Transcribed page contents
- - -
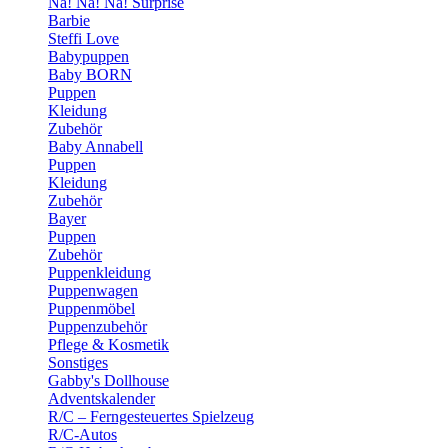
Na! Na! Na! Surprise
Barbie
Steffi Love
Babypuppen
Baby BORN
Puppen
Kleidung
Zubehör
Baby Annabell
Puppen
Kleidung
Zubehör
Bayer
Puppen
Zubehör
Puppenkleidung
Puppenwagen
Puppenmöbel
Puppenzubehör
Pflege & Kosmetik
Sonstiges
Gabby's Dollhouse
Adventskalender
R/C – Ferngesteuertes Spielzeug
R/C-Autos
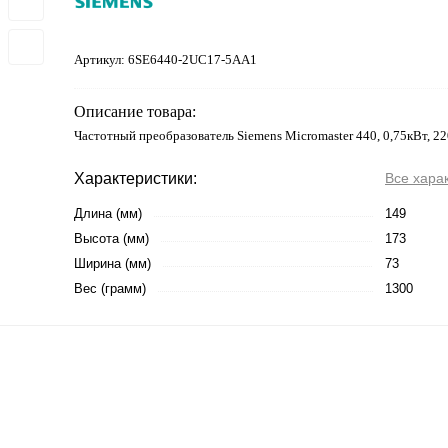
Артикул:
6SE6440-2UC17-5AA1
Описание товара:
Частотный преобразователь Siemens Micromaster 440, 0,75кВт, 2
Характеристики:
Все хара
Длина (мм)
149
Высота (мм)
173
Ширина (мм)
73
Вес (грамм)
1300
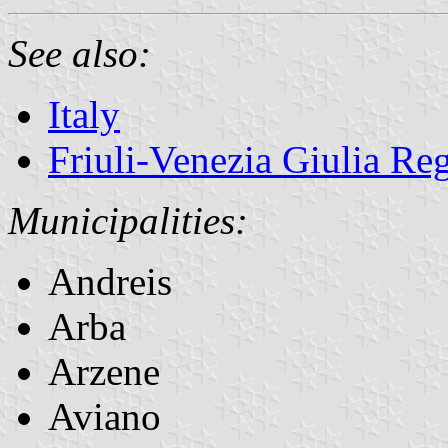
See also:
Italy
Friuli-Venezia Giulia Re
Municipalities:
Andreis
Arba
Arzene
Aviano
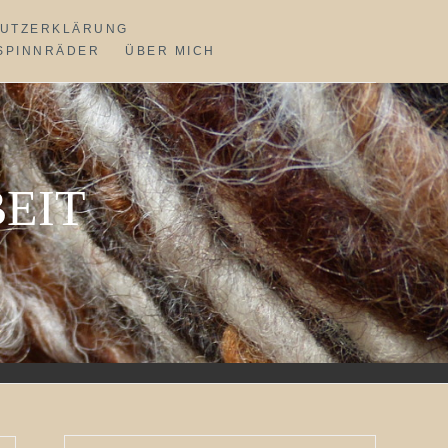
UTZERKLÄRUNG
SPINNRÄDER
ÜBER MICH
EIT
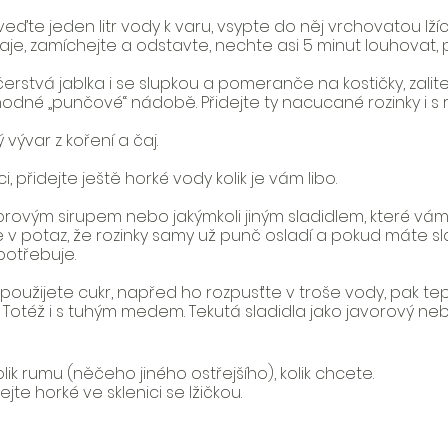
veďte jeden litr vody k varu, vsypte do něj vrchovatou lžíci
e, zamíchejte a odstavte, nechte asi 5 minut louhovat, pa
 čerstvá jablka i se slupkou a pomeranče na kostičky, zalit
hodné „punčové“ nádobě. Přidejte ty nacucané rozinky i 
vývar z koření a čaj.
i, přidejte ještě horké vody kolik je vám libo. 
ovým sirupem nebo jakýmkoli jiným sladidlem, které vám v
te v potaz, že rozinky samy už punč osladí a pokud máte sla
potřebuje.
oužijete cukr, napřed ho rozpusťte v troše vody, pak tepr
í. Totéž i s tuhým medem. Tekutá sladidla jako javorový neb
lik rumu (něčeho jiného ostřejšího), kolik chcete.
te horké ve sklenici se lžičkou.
- - -
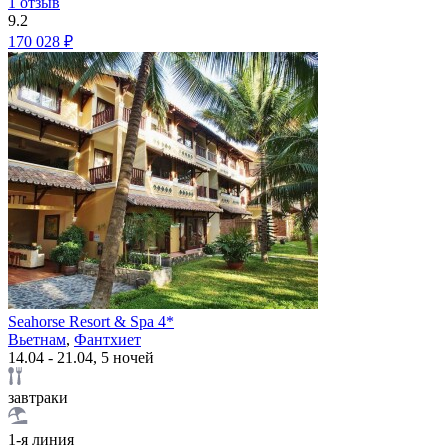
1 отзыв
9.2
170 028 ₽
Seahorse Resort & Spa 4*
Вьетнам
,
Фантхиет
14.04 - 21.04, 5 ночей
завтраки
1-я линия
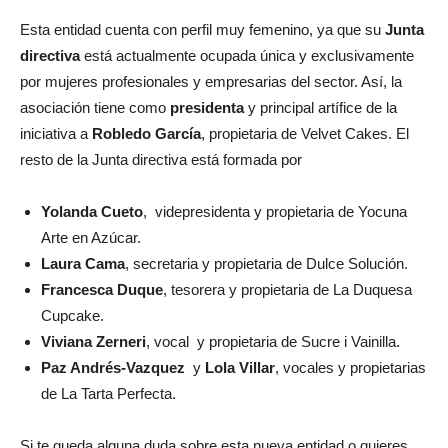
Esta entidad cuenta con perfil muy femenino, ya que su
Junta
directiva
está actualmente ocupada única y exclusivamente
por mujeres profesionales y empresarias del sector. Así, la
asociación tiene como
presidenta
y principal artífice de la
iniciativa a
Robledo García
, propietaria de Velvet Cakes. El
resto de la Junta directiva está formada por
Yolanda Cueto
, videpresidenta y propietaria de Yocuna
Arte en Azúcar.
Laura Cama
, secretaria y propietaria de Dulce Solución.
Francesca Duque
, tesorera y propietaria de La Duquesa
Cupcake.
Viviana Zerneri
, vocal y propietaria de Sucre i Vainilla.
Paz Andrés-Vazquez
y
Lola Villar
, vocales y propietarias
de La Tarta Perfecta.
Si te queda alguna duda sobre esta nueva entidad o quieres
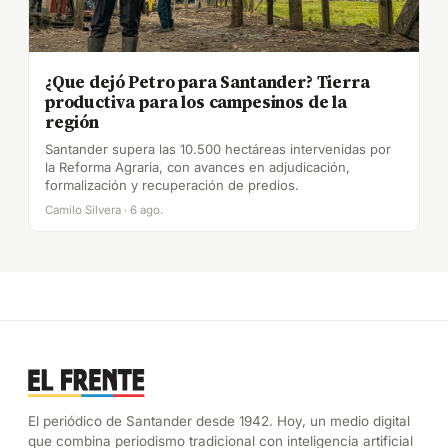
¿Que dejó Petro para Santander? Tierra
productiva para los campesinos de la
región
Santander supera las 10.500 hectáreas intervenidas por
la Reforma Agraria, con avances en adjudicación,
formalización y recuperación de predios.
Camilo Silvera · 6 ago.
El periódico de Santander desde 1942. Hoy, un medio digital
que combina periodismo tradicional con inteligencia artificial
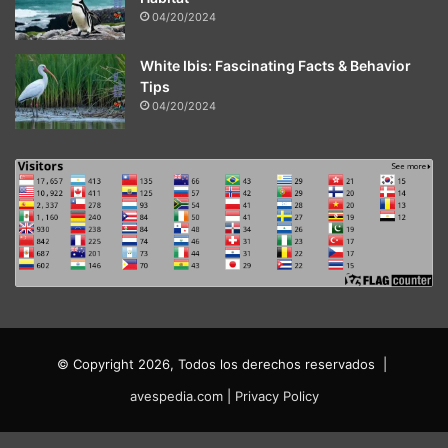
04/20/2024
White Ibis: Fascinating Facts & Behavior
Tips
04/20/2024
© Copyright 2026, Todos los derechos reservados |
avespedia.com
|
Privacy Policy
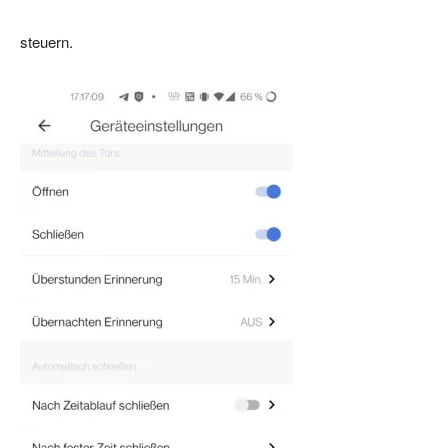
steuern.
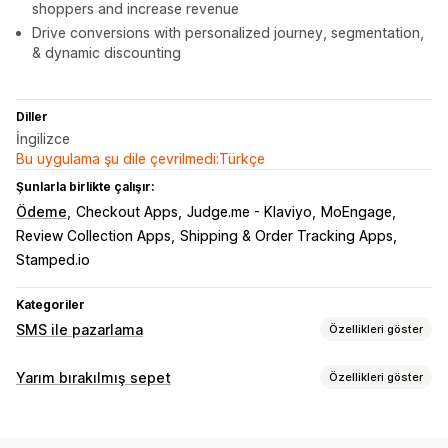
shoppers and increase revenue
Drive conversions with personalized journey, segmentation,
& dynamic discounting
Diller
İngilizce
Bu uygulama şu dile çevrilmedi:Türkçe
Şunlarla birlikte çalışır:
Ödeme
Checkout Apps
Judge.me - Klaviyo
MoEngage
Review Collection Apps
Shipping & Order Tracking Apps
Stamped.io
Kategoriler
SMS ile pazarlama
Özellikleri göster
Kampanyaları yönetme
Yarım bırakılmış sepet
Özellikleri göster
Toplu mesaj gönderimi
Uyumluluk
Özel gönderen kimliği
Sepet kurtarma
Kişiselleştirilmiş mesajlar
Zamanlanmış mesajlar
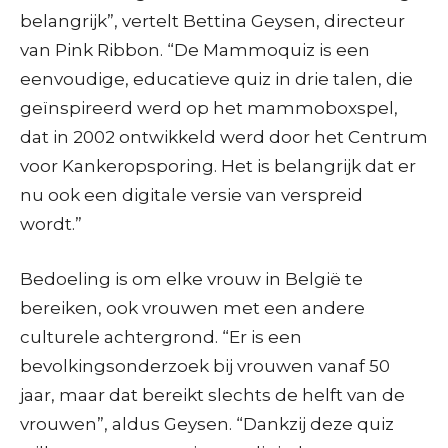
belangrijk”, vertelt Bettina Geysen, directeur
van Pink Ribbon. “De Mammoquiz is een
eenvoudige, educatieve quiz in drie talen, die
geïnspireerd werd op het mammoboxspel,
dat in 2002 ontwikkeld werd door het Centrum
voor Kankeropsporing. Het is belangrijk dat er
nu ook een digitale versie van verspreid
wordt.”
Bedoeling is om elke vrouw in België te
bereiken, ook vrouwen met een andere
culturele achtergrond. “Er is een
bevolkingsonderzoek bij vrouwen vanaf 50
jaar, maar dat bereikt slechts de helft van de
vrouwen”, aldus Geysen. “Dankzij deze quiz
- - -
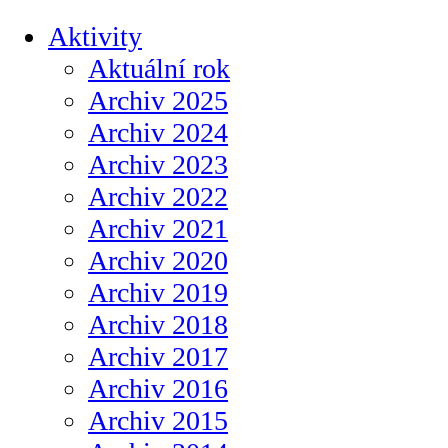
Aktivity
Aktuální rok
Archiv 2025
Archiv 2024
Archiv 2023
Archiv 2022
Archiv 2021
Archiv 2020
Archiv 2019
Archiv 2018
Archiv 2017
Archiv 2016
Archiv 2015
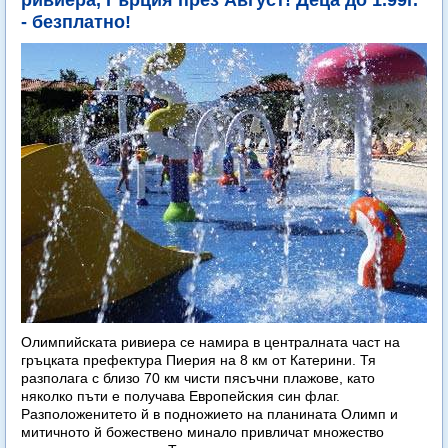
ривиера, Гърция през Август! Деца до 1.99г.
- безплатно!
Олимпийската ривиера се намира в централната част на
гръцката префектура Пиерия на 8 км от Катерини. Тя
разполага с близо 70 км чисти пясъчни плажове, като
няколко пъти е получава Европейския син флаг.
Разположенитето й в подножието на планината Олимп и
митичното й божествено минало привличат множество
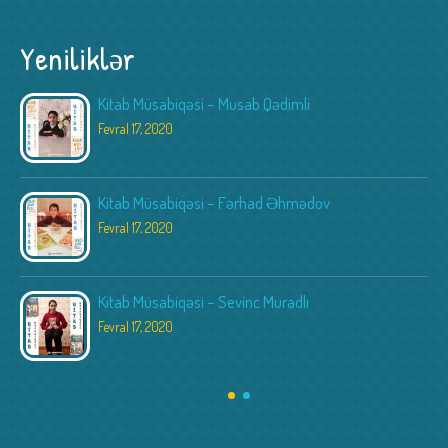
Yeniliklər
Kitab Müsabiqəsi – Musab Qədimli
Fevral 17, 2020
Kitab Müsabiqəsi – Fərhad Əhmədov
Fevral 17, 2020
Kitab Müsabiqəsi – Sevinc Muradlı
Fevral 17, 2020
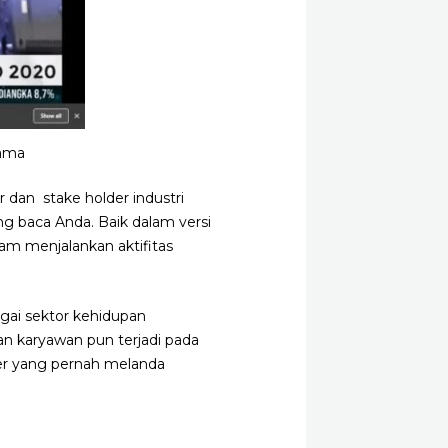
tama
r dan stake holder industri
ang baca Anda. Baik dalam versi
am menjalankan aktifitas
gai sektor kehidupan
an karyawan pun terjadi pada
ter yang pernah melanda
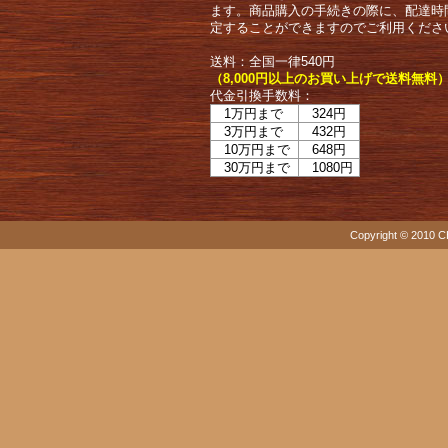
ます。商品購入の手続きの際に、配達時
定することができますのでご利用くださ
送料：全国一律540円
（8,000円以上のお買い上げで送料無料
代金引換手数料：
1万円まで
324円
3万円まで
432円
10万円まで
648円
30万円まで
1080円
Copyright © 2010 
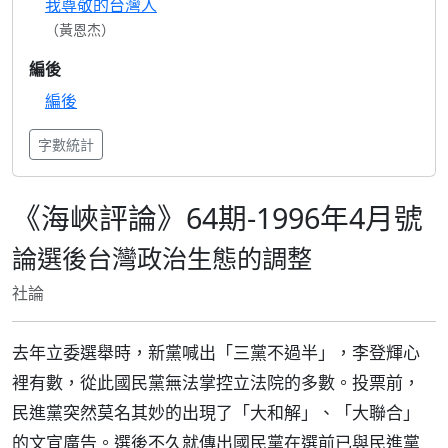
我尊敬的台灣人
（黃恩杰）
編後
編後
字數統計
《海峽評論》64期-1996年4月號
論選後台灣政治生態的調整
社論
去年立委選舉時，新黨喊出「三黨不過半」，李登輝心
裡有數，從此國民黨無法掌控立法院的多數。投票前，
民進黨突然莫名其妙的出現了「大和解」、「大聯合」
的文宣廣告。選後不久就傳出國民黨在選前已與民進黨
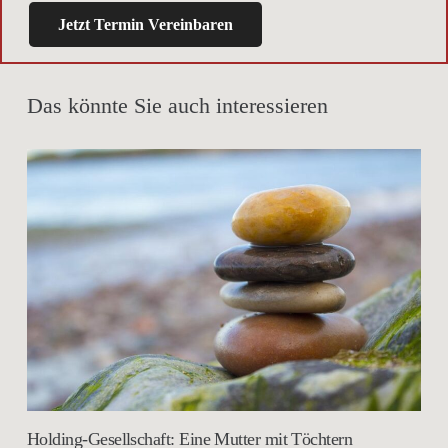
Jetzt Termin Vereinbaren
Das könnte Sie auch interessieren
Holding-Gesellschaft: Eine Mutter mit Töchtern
- - -
## What you will do
Among the records, find every line with the word "Apps" and copy it.

## Response to the exercise
Checkout Apps
Review Collection Apps
Shipping & Order Tracking Apps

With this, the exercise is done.